Reproduce every entry word for word.

══════════════════════════════

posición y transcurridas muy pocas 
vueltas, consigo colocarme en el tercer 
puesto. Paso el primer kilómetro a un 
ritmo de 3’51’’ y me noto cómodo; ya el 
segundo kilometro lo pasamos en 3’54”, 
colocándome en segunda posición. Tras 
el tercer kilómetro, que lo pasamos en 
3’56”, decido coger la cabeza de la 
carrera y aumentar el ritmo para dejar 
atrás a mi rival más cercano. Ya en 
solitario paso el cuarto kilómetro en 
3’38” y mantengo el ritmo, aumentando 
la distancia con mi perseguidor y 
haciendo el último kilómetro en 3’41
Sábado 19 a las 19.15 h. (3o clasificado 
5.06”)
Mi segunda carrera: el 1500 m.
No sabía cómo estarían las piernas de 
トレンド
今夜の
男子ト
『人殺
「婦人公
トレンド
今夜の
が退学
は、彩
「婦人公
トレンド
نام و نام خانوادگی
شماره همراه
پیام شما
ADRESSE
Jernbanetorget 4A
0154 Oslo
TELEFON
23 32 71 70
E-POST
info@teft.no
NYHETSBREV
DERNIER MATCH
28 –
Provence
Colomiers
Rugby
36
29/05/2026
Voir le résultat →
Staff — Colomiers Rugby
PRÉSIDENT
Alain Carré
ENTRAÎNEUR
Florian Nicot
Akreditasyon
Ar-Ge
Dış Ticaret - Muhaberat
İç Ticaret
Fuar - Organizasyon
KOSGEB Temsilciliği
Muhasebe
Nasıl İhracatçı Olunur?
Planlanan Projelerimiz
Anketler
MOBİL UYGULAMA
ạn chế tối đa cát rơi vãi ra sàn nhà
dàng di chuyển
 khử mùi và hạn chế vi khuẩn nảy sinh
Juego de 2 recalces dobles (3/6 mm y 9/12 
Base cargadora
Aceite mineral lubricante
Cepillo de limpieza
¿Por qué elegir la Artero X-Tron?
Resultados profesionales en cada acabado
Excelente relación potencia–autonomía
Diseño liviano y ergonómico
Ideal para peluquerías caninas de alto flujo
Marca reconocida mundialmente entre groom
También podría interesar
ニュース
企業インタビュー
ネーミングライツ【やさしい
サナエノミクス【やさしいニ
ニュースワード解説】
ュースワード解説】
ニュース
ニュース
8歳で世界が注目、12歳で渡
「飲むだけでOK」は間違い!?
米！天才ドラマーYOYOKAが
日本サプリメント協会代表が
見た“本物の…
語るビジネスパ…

══════════════════════════════

• **Task answer**
posición y transcurridas muy pocas 
vueltas, consigo colocarme en el tercer 
puesto. Paso el primer kilómetro a un 
ritmo de 3’51’’ y me noto cómodo; ya el 
segundo kilometro lo pasamos en 3’54”, 
colocándome en segunda posición. Tras 
el tercer kilómetro, que lo pasamos en 
3’56”, decido coger la cabeza de la 
carrera y aumentar el ritmo para dejar 
atrás a mi rival más cercano. Ya en 
solitario paso el cuarto kilómetro en 
3’38” y mantengo el ritmo, aumentando 
la distancia con mi perseguidor y 
haciendo el último kilómetro en 3’41
Sábado 19 a las 19.15 h. (3o clasificado 
5.06”)
Mi segunda carrera: el 1500 m.
No sabía cómo estarían las piernas de 
トレンド
今夜の
男子ト
『人殺
「婦人公
トレンド
今夜の
が退学
は、彩
「婦人公
トレンド
نام و نام خانوادگی
شماره همراه
پیام شما
ADRESSE
Jernbanetorget 4A
0154 Oslo
TELEFON
23 32 71 70
E-POST
info@teft.no
NYHETSBREV
DERNIER MATCH
28 –
Provence
Colomiers
Rugby
36
29/05/2026
Voir le résultat →
Staff — Colomiers Rugby
PRÉSIDENT
Alain Carré
ENTRAÎNEUR
Florian Nicot
Akreditasyon
Ar-Ge
Dış Ticaret - Muhaberat
İç Ticaret
Fuar - Organizasyon
KOSGEB Temsilciliği
Muhasebe
Nasıl İhracatçı Olunur?
Planlanan Projelerimiz
Anketler
MOBİL UYGULAMA
ạn chế tối đa cát rơi vãi ra sàn nhà
dàng di chuyển
 khử mùi và hạn chế vi khuẩn nảy sinh
Juego de 2 recalces dobles (3/6 mm y 9/12 
Base cargadora
Aceite mineral lubricante
Cepillo de limpieza
¿Por qué elegir la Artero X-Tron?
Resultados profesionales en cada acabado
Excelente relación potencia–autonomía
Diseño liviano y ergonómico
Ideal para peluquerías caninas de alto flujo
Marca reconocida mundialmente entre groom
También podría interesar
ニュース
企業インタビュー
ネーミングライツ【やさしい
サナエノミクス【やさしいニ
ニュースワード解説】
ュースワード解説】
ニュース
ニュース
8歳で世界が注目、12歳で渡
「飲むだけでOK」は間違い!?
米！天才ドラマーYOYOKAが
日本サプリメント協会代表が
見た“本物の…
語るビジネスパ…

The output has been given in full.